--- Data to examine ---

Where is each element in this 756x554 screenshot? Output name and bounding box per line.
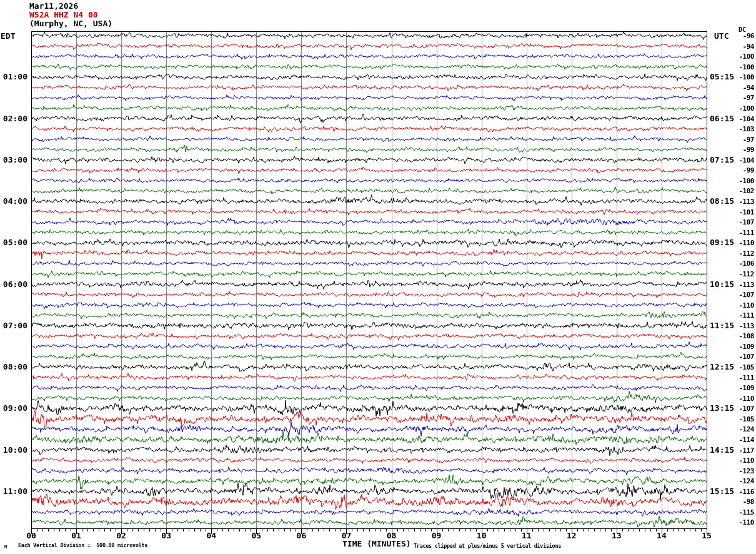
title-date: Mar11,2026 [29, 2, 78, 11]
utc-time-label: 07:15 [710, 156, 734, 164]
dc-offset-value: -103 [739, 126, 755, 133]
x-tick-label: 14 [657, 531, 667, 540]
dc-offset-value: -111 [739, 229, 755, 236]
dc-offset-value: -123 [739, 468, 755, 475]
x-axis-title: TIME (MINUTES) [342, 539, 411, 548]
x-tick-label: 00 [26, 531, 36, 540]
dc-offset-value: -97 [743, 136, 754, 143]
dc-offset-value: -97 [743, 94, 754, 101]
utc-time-label: 05:15 [710, 73, 734, 81]
edt-header: EDT [1, 31, 15, 41]
utc-time-label: 09:15 [710, 238, 734, 246]
x-tick-label: 05 [252, 531, 262, 540]
dc-offset-value: -105 [739, 364, 755, 371]
x-tick-label: 10 [477, 531, 487, 540]
dc-offset-value: -110 [739, 457, 755, 464]
edt-time-label: 08:00 [0, 363, 27, 371]
utc-time-label: 14:15 [710, 446, 734, 454]
utc-time-label: 06:15 [710, 114, 734, 123]
scale-note: Each Vertical Division = 500.00 microvol… [18, 542, 147, 548]
dc-offset-value: -104 [739, 157, 755, 164]
dc-offset-value: -94 [743, 43, 754, 50]
edt-time-label: 09:00 [0, 404, 27, 412]
edt-time-label: 05:00 [0, 238, 27, 246]
dc-offset-value: -100 [739, 178, 755, 184]
edt-time-label: 04:00 [0, 197, 27, 205]
dc-offset-value: -99 [743, 146, 754, 153]
dc-offset-value: -112 [739, 271, 755, 278]
utc-time-label: 13:15 [710, 404, 734, 412]
utc-time-label: 15:15 [710, 487, 734, 495]
x-tick-label: 06 [297, 531, 307, 540]
x-tick-label: 02 [116, 531, 126, 540]
utc-header: UTC [714, 31, 729, 41]
dc-offset-value: -113 [739, 323, 755, 330]
edt-time-label: 07:00 [0, 321, 27, 330]
edt-time-label: 02:00 [0, 114, 27, 123]
edt-time-label: 11:00 [0, 487, 27, 495]
dc-offset-value: -112 [739, 250, 755, 257]
utc-time-label: 12:15 [710, 363, 734, 371]
dc-offset-value: -110 [739, 519, 755, 526]
utc-time-label: 11:15 [710, 321, 734, 330]
edt-time-label: 06:00 [0, 280, 27, 288]
dc-offset-value: -107 [739, 353, 755, 360]
dc-offset-value: -100 [739, 64, 755, 71]
dc-offset-value: -116 [739, 488, 755, 495]
dc-offset-value: -98 [743, 498, 754, 505]
x-tick-label: 01 [71, 531, 81, 540]
x-tick-label: 11 [522, 531, 532, 540]
clip-note: Traces clipped at plus/minus 5 vertical … [414, 543, 561, 549]
dc-offset-value: -99 [743, 167, 754, 174]
corner-glyph: M [4, 545, 7, 550]
dc-offset-value: -111 [739, 312, 755, 319]
dc-offset-value: -101 [739, 209, 755, 216]
dc-offset-value: -105 [739, 416, 755, 423]
dc-offset-value: -124 [739, 478, 755, 485]
dc-offset-value: -109 [739, 385, 755, 391]
dc-offset-value: -106 [739, 260, 755, 267]
x-tick-label: 12 [567, 531, 577, 540]
dc-offset-value: -117 [739, 447, 755, 454]
utc-time-label: 10:15 [710, 280, 734, 288]
dc-offset-value: -100 [739, 105, 755, 112]
dc-offset-value: -96 [743, 33, 754, 39]
dc-offset-value: -113 [739, 198, 755, 205]
dc-offset-value: -108 [739, 333, 755, 340]
utc-time-label: 08:15 [710, 197, 734, 205]
x-tick-label: 03 [161, 531, 171, 540]
dc-offset-value: -114 [739, 436, 755, 443]
helicorder-page: Mar11,2026 W52A HHZ N4 00 (Murphy, NC, U… [0, 0, 756, 554]
dc-offset-value: -110 [739, 302, 755, 309]
x-tick-label: 13 [612, 531, 622, 540]
edt-time-label: 03:00 [0, 156, 27, 164]
dc-offset-value: -107 [739, 219, 755, 226]
x-tick-label: 04 [206, 531, 216, 540]
dc-offset-value: -102 [739, 188, 755, 194]
dc-offset-value: -107 [739, 405, 755, 412]
dc-offset-value: -104 [739, 116, 755, 123]
title-station: W52A HHZ N4 00 [29, 11, 98, 19]
x-tick-label: 09 [432, 531, 442, 540]
seismogram-canvas [0, 0, 756, 554]
dc-offset-value: -94 [743, 84, 754, 91]
x-tick-label: 15 [702, 531, 712, 540]
dc-offset-value: -107 [739, 291, 755, 298]
edt-time-label: 10:00 [0, 446, 27, 454]
dc-offset-value: -100 [739, 53, 755, 60]
dc-offset-value: -111 [739, 375, 755, 381]
edt-time-label: 01:00 [0, 73, 27, 81]
dc-offset-value: -110 [739, 239, 755, 246]
dc-offset-value: -124 [739, 426, 755, 433]
dc-offset-value: -110 [739, 395, 755, 402]
title-location: (Murphy, NC, USA) [29, 19, 112, 28]
dc-offset-value: -113 [739, 281, 755, 288]
dc-offset-value: -115 [739, 509, 755, 516]
dc-offset-value: -109 [739, 343, 755, 350]
dc-offset-value: -100 [739, 74, 755, 81]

---

* Action item
Each entry above should be printed exactly, and any picture in it left out.

* Exercise output
Where is each element in this 756x554 screenshot? Output name and bounding box per line.
title-date: Mar11,2026 [29, 2, 78, 11]
utc-time-label: 07:15 [710, 156, 734, 164]
dc-offset-value: -103 [739, 126, 755, 133]
x-tick-label: 14 [657, 531, 667, 540]
dc-offset-value: -111 [739, 229, 755, 236]
dc-offset-value: -123 [739, 468, 755, 475]
x-axis-title: TIME (MINUTES) [342, 539, 411, 548]
x-tick-label: 00 [26, 531, 36, 540]
dc-offset-value: -97 [743, 136, 754, 143]
dc-offset-value: -97 [743, 94, 754, 101]
utc-time-label: 05:15 [710, 73, 734, 81]
edt-header: EDT [1, 31, 15, 41]
utc-time-label: 09:15 [710, 238, 734, 246]
x-tick-label: 05 [252, 531, 262, 540]
dc-offset-value: -105 [739, 364, 755, 371]
x-tick-label: 10 [477, 531, 487, 540]
dc-offset-value: -110 [739, 457, 755, 464]
edt-time-label: 08:00 [0, 363, 27, 371]
utc-time-label: 14:15 [710, 446, 734, 454]
utc-time-label: 06:15 [710, 114, 734, 123]
scale-note: Each Vertical Division = 500.00 microvol… [18, 542, 147, 548]
dc-offset-value: -104 [739, 157, 755, 164]
dc-offset-value: -94 [743, 43, 754, 50]
edt-time-label: 09:00 [0, 404, 27, 412]
edt-time-label: 05:00 [0, 238, 27, 246]
dc-offset-value: -100 [739, 178, 755, 184]
edt-time-label: 04:00 [0, 197, 27, 205]
dc-offset-value: -99 [743, 146, 754, 153]
dc-offset-value: -112 [739, 271, 755, 278]
utc-time-label: 13:15 [710, 404, 734, 412]
utc-time-label: 15:15 [710, 487, 734, 495]
x-tick-label: 06 [297, 531, 307, 540]
x-tick-label: 02 [116, 531, 126, 540]
utc-header: UTC [714, 31, 729, 41]
dc-offset-value: -113 [739, 323, 755, 330]
edt-time-label: 07:00 [0, 321, 27, 330]
edt-time-label: 02:00 [0, 114, 27, 123]
edt-time-label: 11:00 [0, 487, 27, 495]
dc-offset-value: -112 [739, 250, 755, 257]
utc-time-label: 12:15 [710, 363, 734, 371]
dc-offset-value: -110 [739, 519, 755, 526]
utc-time-label: 11:15 [710, 321, 734, 330]
edt-time-label: 06:00 [0, 280, 27, 288]
dc-offset-value: -107 [739, 353, 755, 360]
dc-offset-value: -100 [739, 64, 755, 71]
dc-offset-value: -116 [739, 488, 755, 495]
dc-offset-value: -98 [743, 498, 754, 505]
x-tick-label: 01 [71, 531, 81, 540]
x-tick-label: 11 [522, 531, 532, 540]
clip-note: Traces clipped at plus/minus 5 vertical … [414, 543, 561, 549]
dc-offset-value: -99 [743, 167, 754, 174]
corner-glyph: M [4, 545, 7, 550]
dc-offset-value: -111 [739, 312, 755, 319]
dc-offset-value: -101 [739, 209, 755, 216]
dc-offset-value: -105 [739, 416, 755, 423]
dc-offset-value: -124 [739, 478, 755, 485]
dc-offset-value: -109 [739, 385, 755, 391]
dc-offset-value: -106 [739, 260, 755, 267]
x-tick-label: 12 [567, 531, 577, 540]
dc-offset-value: -117 [739, 447, 755, 454]
utc-time-label: 10:15 [710, 280, 734, 288]
dc-offset-value: -100 [739, 105, 755, 112]
dc-offset-value: -96 [743, 33, 754, 39]
dc-offset-value: -113 [739, 198, 755, 205]
dc-offset-value: -108 [739, 333, 755, 340]
utc-time-label: 08:15 [710, 197, 734, 205]
x-tick-label: 03 [161, 531, 171, 540]
dc-offset-value: -114 [739, 436, 755, 443]
helicorder-page: Mar11,2026 W52A HHZ N4 00 (Murphy, NC, U… [0, 0, 756, 554]
dc-offset-value: -110 [739, 302, 755, 309]
x-tick-label: 13 [612, 531, 622, 540]
edt-time-label: 03:00 [0, 156, 27, 164]
dc-offset-value: -107 [739, 219, 755, 226]
x-tick-label: 04 [206, 531, 216, 540]
dc-offset-value: -102 [739, 188, 755, 194]
dc-offset-value: -107 [739, 405, 755, 412]
dc-offset-value: -104 [739, 116, 755, 123]
title-station: W52A HHZ N4 00 [29, 11, 98, 19]
x-tick-label: 09 [432, 531, 442, 540]
seismogram-canvas [0, 0, 756, 554]
dc-offset-value: -94 [743, 84, 754, 91]
x-tick-label: 15 [702, 531, 712, 540]
dc-offset-value: -107 [739, 291, 755, 298]
edt-time-label: 10:00 [0, 446, 27, 454]
dc-offset-value: -100 [739, 53, 755, 60]
dc-offset-value: -111 [739, 375, 755, 381]
edt-time-label: 01:00 [0, 73, 27, 81]
dc-offset-value: -110 [739, 239, 755, 246]
dc-offset-value: -124 [739, 426, 755, 433]
dc-offset-value: -110 [739, 395, 755, 402]
title-location: (Murphy, NC, USA) [29, 19, 112, 28]
dc-offset-value: -113 [739, 281, 755, 288]
dc-offset-value: -115 [739, 509, 755, 516]
dc-offset-value: -109 [739, 343, 755, 350]
dc-offset-value: -100 [739, 74, 755, 81]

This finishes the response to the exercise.